Here is a block of entries. Write out its lines exactly, from the first through the one containing "The image size is (189, 2576).".

═════ INFORMATION GIVEN

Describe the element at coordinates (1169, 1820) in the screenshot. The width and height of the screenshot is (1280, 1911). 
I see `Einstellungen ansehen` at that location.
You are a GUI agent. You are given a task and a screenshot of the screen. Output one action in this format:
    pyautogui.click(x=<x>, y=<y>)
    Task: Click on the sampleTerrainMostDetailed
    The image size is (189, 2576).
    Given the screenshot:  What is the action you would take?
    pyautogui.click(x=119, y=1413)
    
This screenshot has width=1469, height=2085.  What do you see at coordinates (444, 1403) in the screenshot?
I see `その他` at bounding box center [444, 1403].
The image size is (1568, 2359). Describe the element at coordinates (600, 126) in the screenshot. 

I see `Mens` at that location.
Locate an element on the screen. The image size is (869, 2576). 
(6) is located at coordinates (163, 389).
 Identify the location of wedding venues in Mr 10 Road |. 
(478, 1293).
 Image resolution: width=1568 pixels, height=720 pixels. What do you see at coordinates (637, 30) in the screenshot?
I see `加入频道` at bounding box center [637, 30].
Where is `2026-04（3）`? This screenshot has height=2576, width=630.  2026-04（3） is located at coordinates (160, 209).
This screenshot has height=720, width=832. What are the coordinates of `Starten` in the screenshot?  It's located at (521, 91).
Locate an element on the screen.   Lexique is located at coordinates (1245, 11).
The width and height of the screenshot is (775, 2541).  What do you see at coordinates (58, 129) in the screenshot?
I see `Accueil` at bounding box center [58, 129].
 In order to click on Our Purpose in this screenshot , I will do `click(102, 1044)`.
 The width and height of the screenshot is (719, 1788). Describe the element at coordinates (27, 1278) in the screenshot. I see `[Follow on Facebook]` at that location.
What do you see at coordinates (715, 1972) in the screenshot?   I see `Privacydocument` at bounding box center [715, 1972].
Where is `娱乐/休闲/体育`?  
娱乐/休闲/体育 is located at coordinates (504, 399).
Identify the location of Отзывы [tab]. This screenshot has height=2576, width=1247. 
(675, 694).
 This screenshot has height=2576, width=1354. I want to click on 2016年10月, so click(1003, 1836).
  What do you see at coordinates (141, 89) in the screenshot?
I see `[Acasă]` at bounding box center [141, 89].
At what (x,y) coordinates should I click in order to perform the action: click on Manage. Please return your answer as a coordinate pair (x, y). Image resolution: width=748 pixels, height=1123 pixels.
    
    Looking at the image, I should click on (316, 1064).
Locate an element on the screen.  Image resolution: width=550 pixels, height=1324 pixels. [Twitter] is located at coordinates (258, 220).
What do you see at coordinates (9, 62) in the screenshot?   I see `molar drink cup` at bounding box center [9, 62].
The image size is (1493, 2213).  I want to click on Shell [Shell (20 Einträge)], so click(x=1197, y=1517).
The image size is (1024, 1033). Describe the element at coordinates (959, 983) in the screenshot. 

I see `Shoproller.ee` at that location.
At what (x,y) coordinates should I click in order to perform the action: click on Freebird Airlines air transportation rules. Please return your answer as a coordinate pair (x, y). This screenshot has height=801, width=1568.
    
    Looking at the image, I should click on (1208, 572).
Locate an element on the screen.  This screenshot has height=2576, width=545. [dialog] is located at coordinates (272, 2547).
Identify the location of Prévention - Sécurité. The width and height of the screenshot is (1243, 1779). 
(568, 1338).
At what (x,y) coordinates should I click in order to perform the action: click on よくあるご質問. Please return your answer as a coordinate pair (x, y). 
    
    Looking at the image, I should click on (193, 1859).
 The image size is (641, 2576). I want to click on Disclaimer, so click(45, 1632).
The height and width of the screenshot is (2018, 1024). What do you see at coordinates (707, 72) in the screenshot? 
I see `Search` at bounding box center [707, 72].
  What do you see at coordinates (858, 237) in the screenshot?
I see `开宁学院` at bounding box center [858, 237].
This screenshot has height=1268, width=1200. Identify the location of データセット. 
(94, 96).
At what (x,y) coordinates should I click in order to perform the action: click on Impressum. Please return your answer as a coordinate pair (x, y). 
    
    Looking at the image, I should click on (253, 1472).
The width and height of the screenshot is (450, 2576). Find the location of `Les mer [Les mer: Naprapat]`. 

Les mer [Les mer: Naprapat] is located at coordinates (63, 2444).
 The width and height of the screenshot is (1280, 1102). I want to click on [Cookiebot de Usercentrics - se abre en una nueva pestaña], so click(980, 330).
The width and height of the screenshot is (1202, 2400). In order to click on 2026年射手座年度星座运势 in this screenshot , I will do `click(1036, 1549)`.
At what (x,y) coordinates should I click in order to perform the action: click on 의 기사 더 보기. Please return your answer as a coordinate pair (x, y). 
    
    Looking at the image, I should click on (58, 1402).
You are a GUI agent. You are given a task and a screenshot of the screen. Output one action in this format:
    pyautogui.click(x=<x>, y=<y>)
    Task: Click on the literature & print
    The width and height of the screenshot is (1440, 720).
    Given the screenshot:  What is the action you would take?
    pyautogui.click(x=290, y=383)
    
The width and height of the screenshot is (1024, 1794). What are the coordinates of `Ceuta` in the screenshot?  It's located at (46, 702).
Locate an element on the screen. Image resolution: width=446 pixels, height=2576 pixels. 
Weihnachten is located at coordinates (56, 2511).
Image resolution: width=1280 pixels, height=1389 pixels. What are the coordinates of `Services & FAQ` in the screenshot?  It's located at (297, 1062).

══════════

# [WRITTEN REPLY]
Describe the element at coordinates (1169, 1820) in the screenshot. The width and height of the screenshot is (1280, 1911). 
I see `Einstellungen ansehen` at that location.
You are a GUI agent. You are given a task and a screenshot of the screen. Output one action in this format:
    pyautogui.click(x=<x>, y=<y>)
    Task: Click on the sampleTerrainMostDetailed
    The image size is (189, 2576).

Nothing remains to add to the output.